On a professional level, I am ever thankful that I have the kind of job where it’s still okay eighteen months after returning from maternity leave to work at 80% so that I can write one day a week. Okay financially, and okay with my company. My job is flexible so that I can leave to pick up my daughter anytime I need to, I can take four weeks off to go home for Christmas, and I can take ballet lessons in the middle of the day, run by a colleague who also happens to be an ex-professional danseur.
My writing is doing things I never would have dreamed of even a year ago. Back then I was slugging away at my first novel, wondering whether anything would ever come of it. Now I have an agent who believes in it (and me) and has garnered attention from no less than five editors from big publishing houses. The second book is complete and I’m about to start work on the third, but there have also been small successes with my short stories: I’ve won a short story competition, had another story published in an anthology, have yet another under consideration for a magazine… I never dreamed I could come this far in such a short time.

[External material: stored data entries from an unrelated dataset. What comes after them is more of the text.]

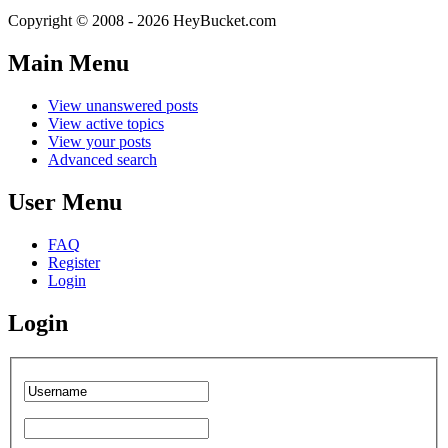
Copyright © 2008 - 2026 HeyBucket.com
Main Menu
View unanswered posts
View active topics
View your posts
Advanced search
User Menu
FAQ
Register
Login
Login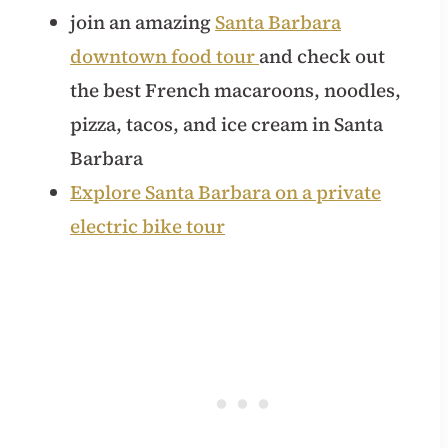
join an amazing
Santa Barbara
downtown food tour
and check out
the best French macaroons, noodles,
pizza, tacos, and ice cream in Santa
Barbara
Explore Santa Barbara on a private
electric bike tour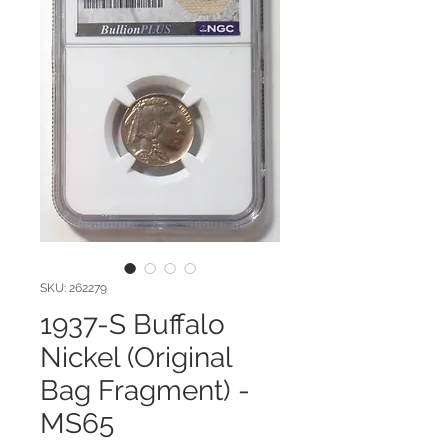
SKU: 262279
1937-S Buffalo
Nickel (Original
Bag Fragment) -
MS65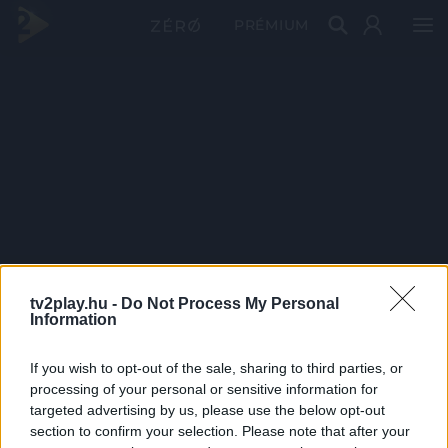
PRÉMIUM
tv2play.hu -
Do Not Process My Personal
Information
If you wish to opt-out of the sale, sharing to third parties, or
processing of your personal or sensitive information for
targeted advertising by us, please use the below opt-out
section to confirm your selection. Please note that after your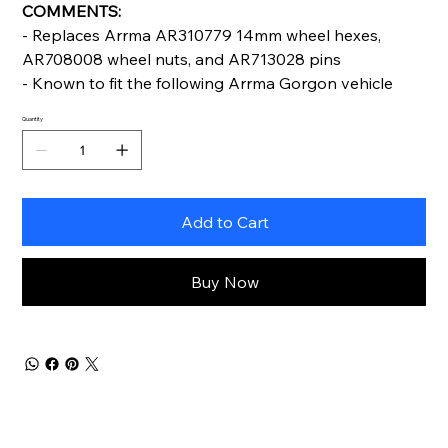
COMMENTS:
- Replaces Arrma AR310779 14mm wheel hexes,
AR708008 wheel nuts, and AR713028 pins
- Known to fit the following Arrma Gorgon vehicle
Quantity
Add to Cart
Buy Now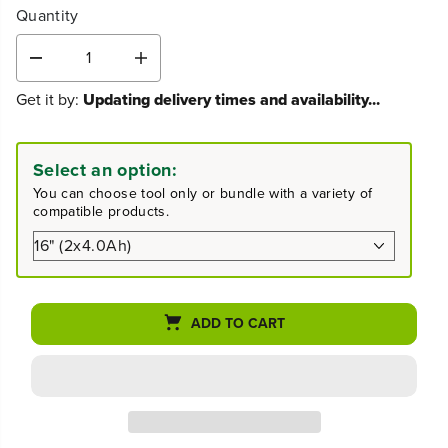
Quantity
D
I
e
n
Get it by:
Updating delivery times and availability...
c
c
r
r
e
e
a
a
Select an option:
s
s
You can choose tool only or bundle with a variety of
e
e
compatible products.
q
q
u
u
a
a
n
n
t
t
i
i
ADD TO CART
t
t
y
y
f
f
o
o
r
r
4
4
8
8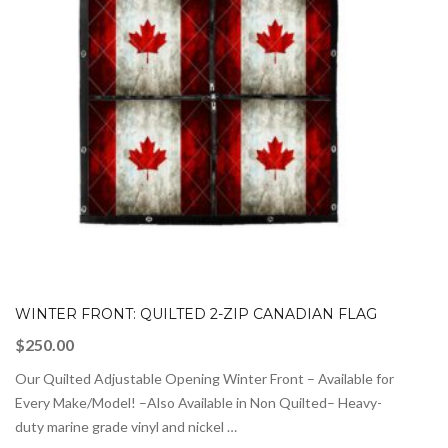
WINTER FRONT: QUILTED 2-ZIP CANADIAN FLAG
$
250.00
Our Quilted Adjustable Opening Winter Front – Available for
Every Make/Model! –Also Available in Non Quilted– Heavy-
duty marine grade vinyl and nickel …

On top of all that, I have the love of a wonderful and caring man, who is the best father I could imagine for our daughter. Not only did he take the reins of his family’s company the same week he became a father, he’s brought it from the brink of bankruptcy to record profits in just two and a half years, all while managing to make it home for dinner every night.
I’m grateful to live in a country where it’s natural and normal for fathers to spend as much time with their children as mothers do, and who have the support systems in place to manage it. A country where I feel safe almost all the time, where front page news stories are more often than not about the weather, skiing and kindergartens, not violence and crime.
It’s not to say there have not been sad moments in the past year, or that everything is always peachy. But on a day where the idea is to stop and think about how lucky I am, I realise that real life doesn’t get much better than this.